When he decided to be done with diapers at age two and a half, I still had a load of them hanging on the line to dry.  I never even got to have a little farewell celebration with them – I just took them down and put them in a box, never to use them again.

How is it these moments come and go so quickly?  I know parenting is all about letting go - and if the child lets go, then we’ve done our job - but these milestones should be celebrated in some way.  Stone pillars in the yard to commemorate such occasions might be good.

Before he was born, we took a “birthing” class to find out what to expect, being first time parents and all.  It was mostly about breathing techniques and how to manage the pain.  When the instructor asked if anyone had any questions, my husband raised his hand and asked, “So, how high up in the tree can you let them climb, so that if they fall they just get hurt enough to learn the lesson, but it doesn’t kill them?”  He was serious.  I was mortified.  Really?  This is the kind of things fathers think about right before a baby is born?

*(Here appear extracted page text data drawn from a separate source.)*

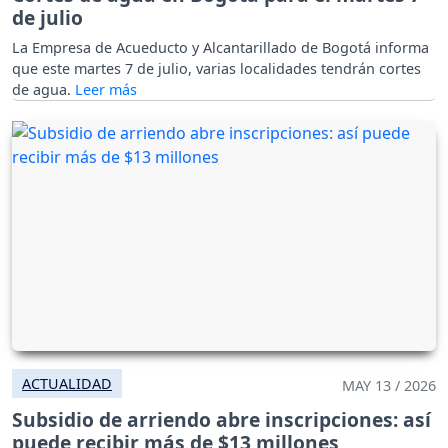
de julio
La Empresa de Acueducto y Alcantarillado de Bogotá informa
que este martes 7 de julio, varias localidades tendrán cortes
de agua.
ACTUALIDAD
MAY 13 / 2026
Subsidio de arriendo abre inscripciones: así
puede recibir más de $13 millones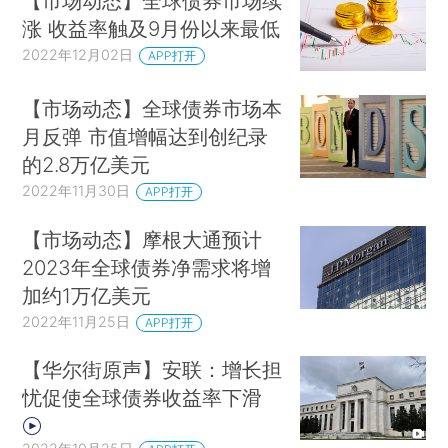
【市场动态】全球债券市场续
涨 收益率触及9月份以来最低
2022年12月02日
APP打开
【市场动态】全球债券市场本
月反弹 市值增幅达到创纪录
的2.8万亿美元
2022年11月30日
APP打开
【市场动态】摩根大通预计
2023年全球债券净需求将增
加约1万亿美元
2022年11月25日
APP打开
【华尔街原声】安联：增长担
忧促使全球债券收益率下滑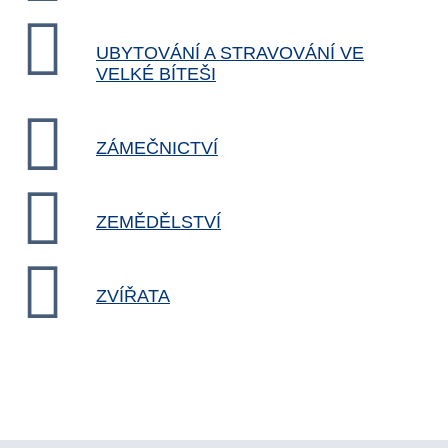
UBYTOVÁNÍ A STRAVOVÁNÍ VE
VELKÉ BÍTEŠI
ZÁMEČNICTVÍ
ZEMĚDĚLSTVÍ
ZVÍŘATA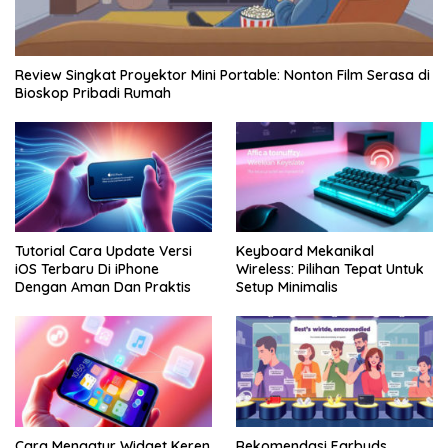
Review Singkat Proyektor Mini Portable: Nonton Film Serasa di
Bioskop Pribadi Rumah
Tutorial Cara Update Versi
Keyboard Mekanikal
iOS Terbaru Di iPhone
Wireless: Pilihan Tepat Untuk
Dengan Aman Dan Praktis
Setup Minimalis
Cara Mengatur Widget Keren
Rekomendasi Earbuds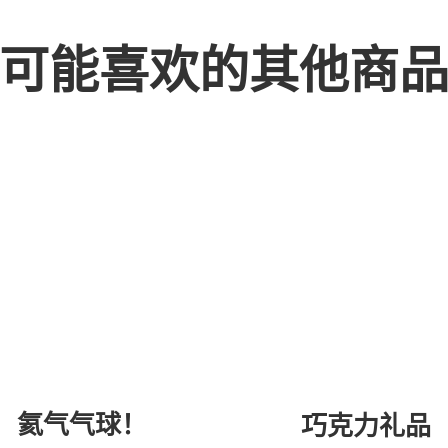
可能喜欢的其他商
氦气气球！
巧克力礼品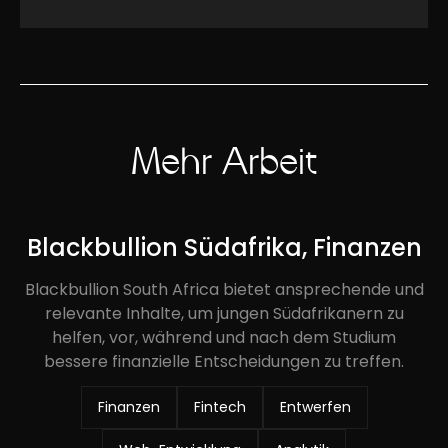
Mehr Arbeit
Blackbullion Südafrika, Finanzen
Blackbullion South Africa bietet ansprechende und
relevante Inhalte, um jungen Südafrikanern zu
helfen, vor, während und nach dem Studium
bessere finanzielle Entscheidungen zu treffen.
Finanzen
Fintech
Entwerfen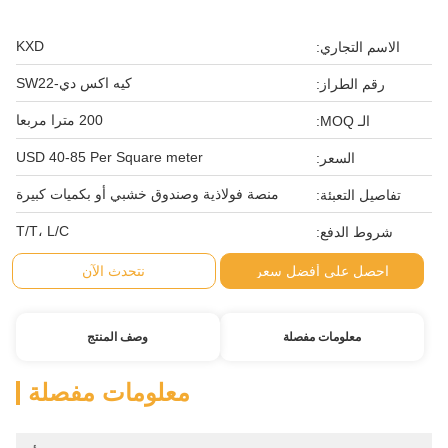
KXD
الاسم التجاري:
كيه اكس دي-SW22
رقم الطراز:
200 مترا مربعا
الـ MOQ:
USD 40-85 Per Square meter
السعر:
منصة فولاذية وصندوق خشبي أو بكميات كبيرة
تفاصيل التعبئة:
T/T، L/C
شروط الدفع:
احصل على أفضل سعر
نتحدث الآن
معلومات مفصلة
وصف المنتج
معلومات مفصلة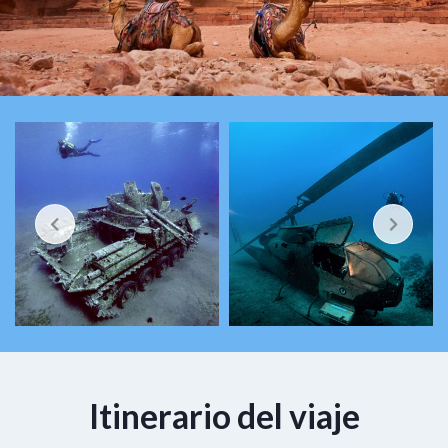
Itinerario del viaje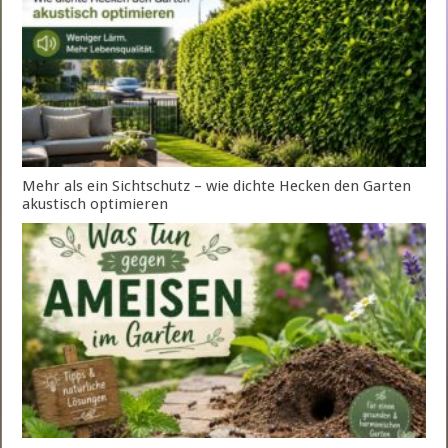
Mehr als ein Sichtschutz – wie dichte Hecken den Garten
akustisch optimieren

The day did come when our son was up in a tree, with his father’s blessing and without my knowledge.  He was four year’s old and when he fell, it was only by the grace of God he avoided serious injury.  I guess that particular parental mystery of my husband’s is now over.  It was about fifteen feet.

I don’t know many fathers that give as much contemplative thought to the parenting process as the mothers, as our tendency is to think and worry about everything.  Fathers rarely have worries, and this is why, it seems, all the accidents I read in the newspaper, that have happened to children, happen when they are in the care of their fathers.  We mothers see these things coming, and safety is our utmost concern, but then we’re blindsided by the day they give up using diapers or their voice starts to change.

One particularly bad day, when my son was still a toddler, a friend consoled me with this thought, “The years go by so fast, but sometimes the days are really long.” 

Now I’m wishing I could figure out how to slow down these last few years.